Evaluating gradients of output variables w.r.t parameters for pixelwise models

Hi.
Consider I have a ViT NN trained to perform segmentation which receives an input x of shape (batch_size, n_channels, n_timesteps, height, width) and outputs a prediction y of shape (batch_size, n_classes, height, width). Let us say that for each pixel p in the output image I want to evaluate the gradient with relation to all the model parameters w as Grad(y_p, w) = \nabla_w NN(x; w)_p, with final shape (batch_size, n_classes, n_parameters).
I would like to know what is the best approach to properly evaluate it using the frameworks available on PyTorch.

1 Like

Hi!
Maybe the most straightforward way to do this is to iterate over the batch elements, over the classes and over the pixels, to get scalar tensors, from which you can compute the gradient with respect to the model’s parameters. I’m thinking of something like this:

output: Tensor  # output.shape: [batch_size, n_classes, height, width]
for output_element in output:  # output_element.shape: [n_classes, height, width]
    for class_output in output_element:  # class_output.shape: [height, width]
        for y_row in class_output:  # y_row.shape: [width]
            for pixel in y_row:  # pixel.shape: [] (scalar)
                grads = torch.autograd.grad(pixel, model.parameters(), retain_graph=True)
                # grads will be a tuple with a many tensors as there are model parameters;
                # do whatever you need with grads

Obviously this will be very inefficient in terms of computational time, as it will require batch_size * n_classes * height * width backard passes through your model. If you also store the grads, it will require batch_size * n_classes * height * width times the size of your model in memory (which is most likely prohibitive, even with a small model).

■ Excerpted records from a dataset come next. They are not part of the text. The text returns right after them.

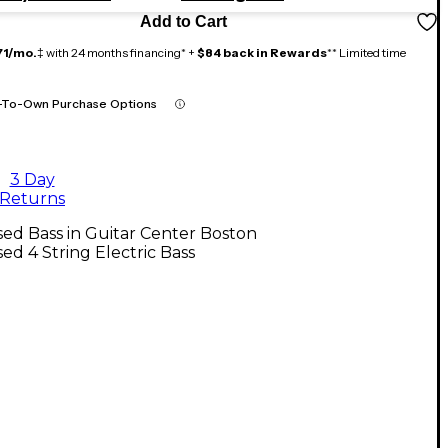
Add to Cart
71/mo.
‡ with 24 months financing* +
$84 back in Rewards
** Limited time
-To-Own Purchase Options
3 Day
Returns
ed Bass in Guitar Center Boston
ed 4 String Electric Bass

There are ways to speed up the computation by parallelizing some of the backward passes using torch.vmap, or by using e.g. torch.autograd.functional.jacobian — PyTorch 2.7 documentation, but it will be way too memory intensive to compute all of the gradients in parallel. So the way you want to parallelize this computation depends on what you intend to do with your grads. If some of them could be summed together for instance, you could compute the result much more efficiently than what I showed.

Could you maybe provide more context?

Hi, @valerian.rey, thank you the answer. I’m interested in using the metric seen here: IEEE Xplore Full-Text PDF:, expression 4.